I’d like to see some data on the breakdown of those domains, what type of domains (com.au, net.au, org.au, etc.), what’s the actual growth rate & is it increasing or decreasing. That would give us a better picture of how the market is going.
1 Nov
Following from the ICANN meeting today in which they took up the issue of the whois privacy debate. The outcome is, unsurprisingly, motion 2. Motion 2 is basically the do-nothing option. It says that there is no consensus and more study is needed. This after years of study by the ICANN commissioned whois Task force. I really don’t know what else the expect to find out, this really is just a ‘we don’t want to decide, so lets put it off‘ option.
Comments on the decision:
In practical terms, this means that the ICANN community’s attempt to come to consensus about WHOIS is over for now. It is pretty clear that there is indeed no WHOIS policy that that community can agree on without a change to the political environment that it is operating in; it is also clear that this is not due to a lack of factual knowledge or background research, but because of deeply divergent views on the issues. Maybe taking time out would help. Nevertheless, the GNSO (and ICANN as a whole) also suffers horror vacui: ICANN is, after all, the organization tasked with coming to consensus about these kinds of issues, and ICANN giving up means a big opening for others to step in.
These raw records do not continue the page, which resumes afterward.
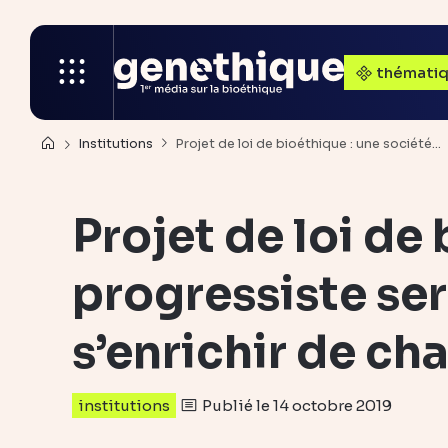
thémati
Institutions
Projet de loi de bioéthique : une société…
Projet de loi de
progressiste ser
s’enrichir de ch
Publié le 14 octobre 2019
institutions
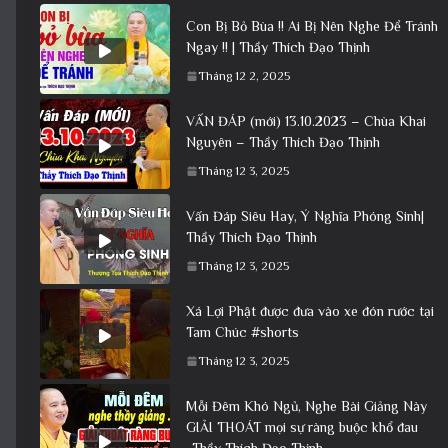
Con Bị Bỏ Bùa !! Ai Bị Nên Nghe Để Tránh
Ngay !! | Thầy Thích Đạo Thịnh
Tháng 12 2, 2025
VẤN ĐÁP (mới) 13.10.2023 – Chùa Khai
Nguyên – Thầy Thích Đạo Thịnh
Tháng 12 3, 2025
Vấn Đáp Siêu Hay, Ý Nghĩa Phóng Sinh|
Thầy Thích Đạo Thịnh
Tháng 12 3, 2025
Xá Lợi Phật được đưa vào xe đón rước tại
Tam Chúc #shorts
Tháng 12 3, 2025
Mỗi Đêm Khó Ngủ, Nghe Bài Giảng Này
GIẢI THOÁT mọi sự ràng buộc khổ đau
_Thầy Thích Đạo Thịnh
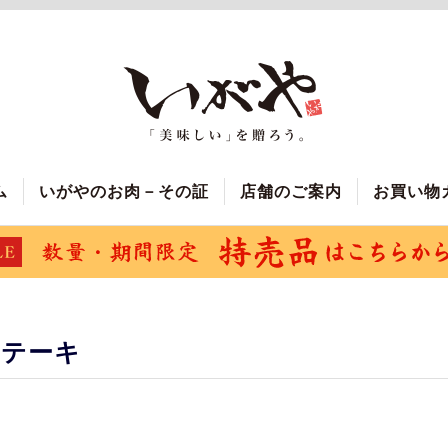
ム
いがやのお肉－その証
店舗のご案内
お買い物
ステーキ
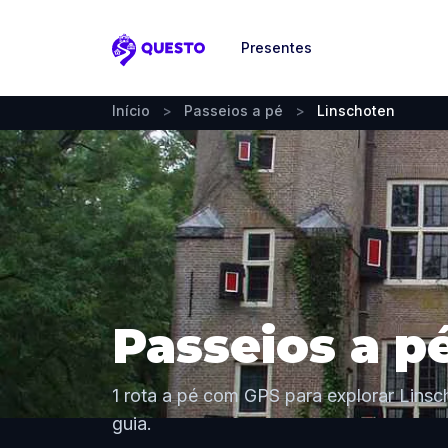
Presentes
Questo
Início
>
Passeios a pé
>
Linschoten
Passeios a p
1 rota a pé com GPS para explorar Linsc
guia.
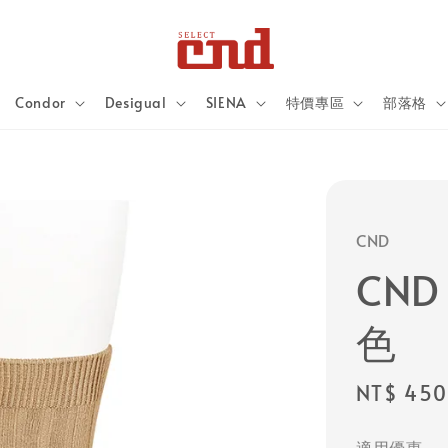
Condor
Desigual
SIENA
特價專區
部落格
CND
CND
色
Regular
NT$ 450
price
適用優惠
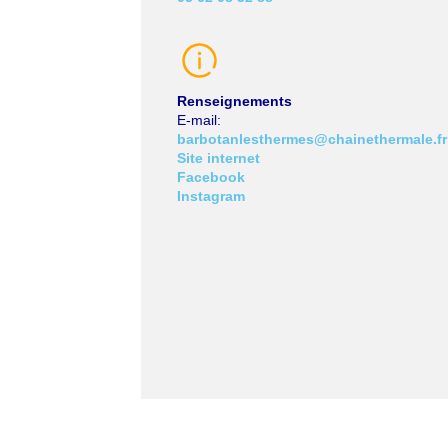
Renseignements
E-mail
barbotanlesthermes@chainethermale.fr
Site internet
Facebook
Instagram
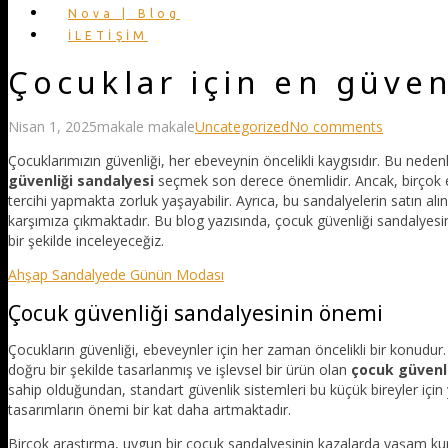
Nova | Blog
İLETİŞİM
Çocuklar için en güven
Nisan 1, 2025
makale makale
Uncategorized
No comments
Çocuklarımızın güvenliği, her ebeveynin öncelikli kaygısıdır. Bu nedenl
güvenliği sandalyesi
seçmek son derece önemlidir. Ancak, birçok ebe
tercihi yapmakta zorluk yaşayabilir. Ayrıca, bu sandalyelerin satın a
karşımıza çıkmaktadır. Bu blog yazısında, çocuk güvenliği sandalyes
bir şekilde inceleyeceğiz.
Ahşap Sandalyede Günün Modası
Çocuk güvenliği sandalyesinin önemi
Çocukların güvenliği, ebeveynler için her zaman öncelikli bir konudur.
doğru bir şekilde tasarlanmış ve işlevsel bir ürün olan
çocuk güvenli
sahip olduğundan, standart güvenlik sistemleri bu küçük bireyler içi
tasarımların önemi bir kat daha artmaktadır.
Birçok araştırma, uygun bir çocuk sandalyesinin kazalarda yaşam kur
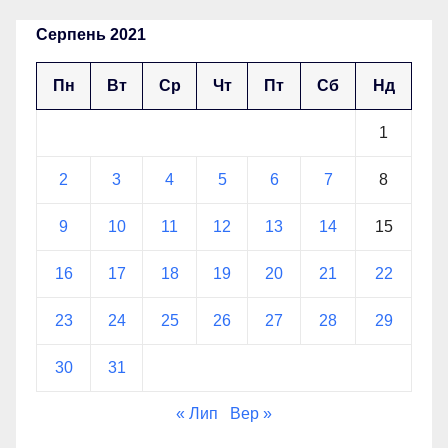
Серпень 2021
Пн
Вт
Ср
Чт
Пт
Сб
Нд
1
2
3
4
5
6
7
8
9
10
11
12
13
14
15
16
17
18
19
20
21
22
23
24
25
26
27
28
29
30
31
« Лип
Вер »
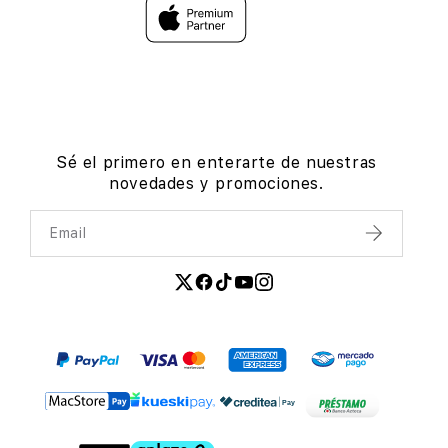
Sé el primero en enterarte de nuestras
novedades y promociones.
Email
Enviar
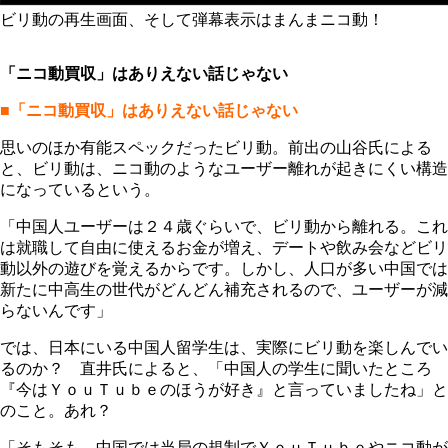
ビリ動の再生画面、そして弾幕表示はまんまニコ動！
「ニコ動買収」はありえない話じゃない
■「ニコ動買収」はありえない話じゃない
思いのほか有能スペックだったビリ動。前出の山谷氏による
と、ビリ動は、ニコ動のようなユーザー離れが起きにくい構造
になっているという。
「中国人ユーザーは２４歳ぐらいで、ビリ動から離れる。これ
は就職して自由に使えるお金が増え、デートや飲み会などビリ
動以外の遊びを覚えるからです。しかし、人口が多い中国では
新たに中高生の世代がどんどん補充されるので、ユーザーが減
らないんです」
では、日本にいる中国人留学生は、実際にビリ動を楽しんでい
るのか？ 直井氏によると、「中国人の学生に聞いたところ
『今はＹｏｕＴｕｂｅのほうが好き』と言っていましたね」と
のこと。あれ？
「そもそも、中国では当局の規制でＹｏｕＴｕｂｅやニコ動が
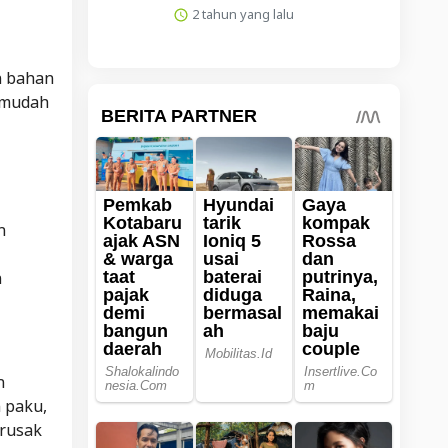
2 tahun yang lalu
n bahan
h mudah
n
n
n
n paku,
 rusak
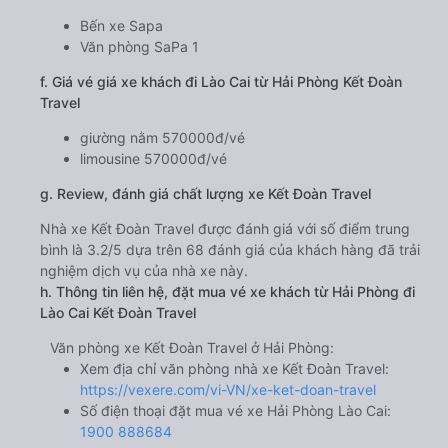
Giờ xuất phát ở Hải Phòng: 18:00, 08:00, 15:30,
16:00, 17:20, 17:30, 17:45, 18:15, 22:00, 22:01
Giờ đến nơi ở Lào Cai: 02:30, 16:30, 00:00, 00:30,
01:50, 02:00, 02:15, 02:45, 06:30, 06:31
Thời gian chạy từ Hải Phòng đi Lào Cai của nhà xe
Kết Đoàn Travel
khoảng: 8.5 giờ
d. Các điểm đón khách của nhà xe Kết Đoàn Travel
Bến xe Vĩnh Niệm
Phà Gót
Văn phòng Cát Bà
Bến phà Cái Viềng
e. Các điểm trả khách của nhà xe Kết Đoàn Travel
Bến xe Sapa
Văn phòng SaPa 1
f. Giá vé giá xe khách đi Lào Cai từ Hải Phòng Kết Đoàn
Travel
giường nằm 570000đ/vé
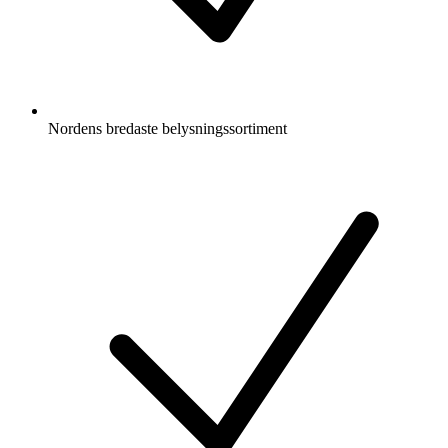
Nordens bredaste belysningssortiment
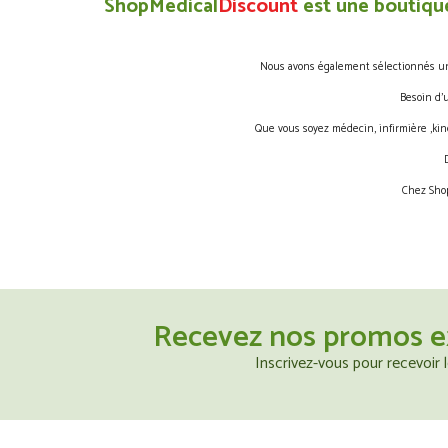
ShopMedical
Discount
est une boutique
Nous avons également sélectionnés une 
Besoin d’
Que vous soyez médecin, infirmière ,kin
Chez Shop
Recevez nos promos e
Inscrivez-vous pour recevoir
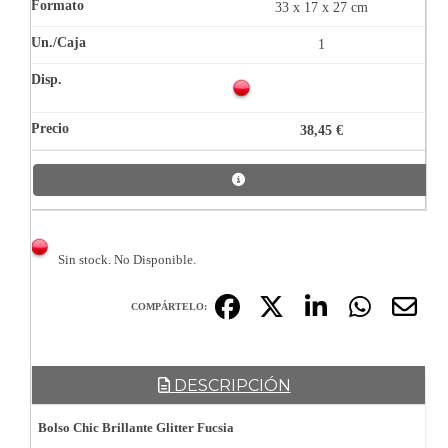
33 x 17 x 27 cm
1
38,45 €
Sin stock. No Disponible.
COMPÁRTELO:
DESCRIPCIÓN
Bolso Chic Brillante Glitter Fucsia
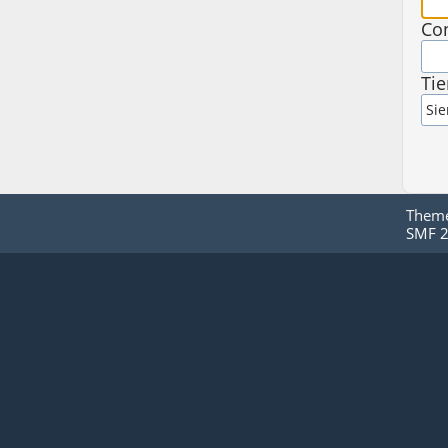
Co
Ti
Them
SMF 2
Now, it’s time for the Council to vote. Council’s draft motions.
Motion 1: Approve OPOC as modified, 7 yes, 17 no. fails. The PDP is over. Long live the privacy-sapping WHOIS stalemate. Ross Rader, Registrar rep from Tucows, puts it best: “I do not think we have done the community any favors as a result of this discussion.”
The negotiation-forcing sunset proposal failed on a close vote: 10 yes, 13 no. It would have called for the elimination of WHOIS requirements from contracts in a year if consensus were not reached in the interim.
Instead, the Council called for — wait for it — more study. Don’t hold your breath.
It’s clearly time to go outside ICANN for help on the privacy front. I would like to see someone offer a _true_ privacy-preserving registration service — one that does not merely offer up the domain registrant’s personal information upon request. Any takers?
31 Oct
The SMH tech section has picked up on an ongoing debate about the whois service & what it should contain. ICANN was accepting submissions on a new set of proposals on how the whois database should work up until 00:00 UTC 30th Oct 2007 (that was 10:30am AEDST yesterday).
So what’s the actual issue? Wendy Seltzer has a good run-down on her site:
The specifics of the current debate, apart from the substanceless comments filling the forums, is a proposal to allow domain registrants to substitute an “Operational Point of Contact,” or OPOC, in the public listing. While all their private information would still be collected, it need not be published. Instead, the OPOC would route messages to the right recipient, for operational, technical, or legal inquiries. Thus OPOC would simultaneously make WHOIS a better technical contact resource and improve domain registrants’ privacy options. Even OPOC doesn’t go so far as I would like — I’d allow anonymous registrations, rather than insisting that data be collected if not displayed — but it’s better than the status quo.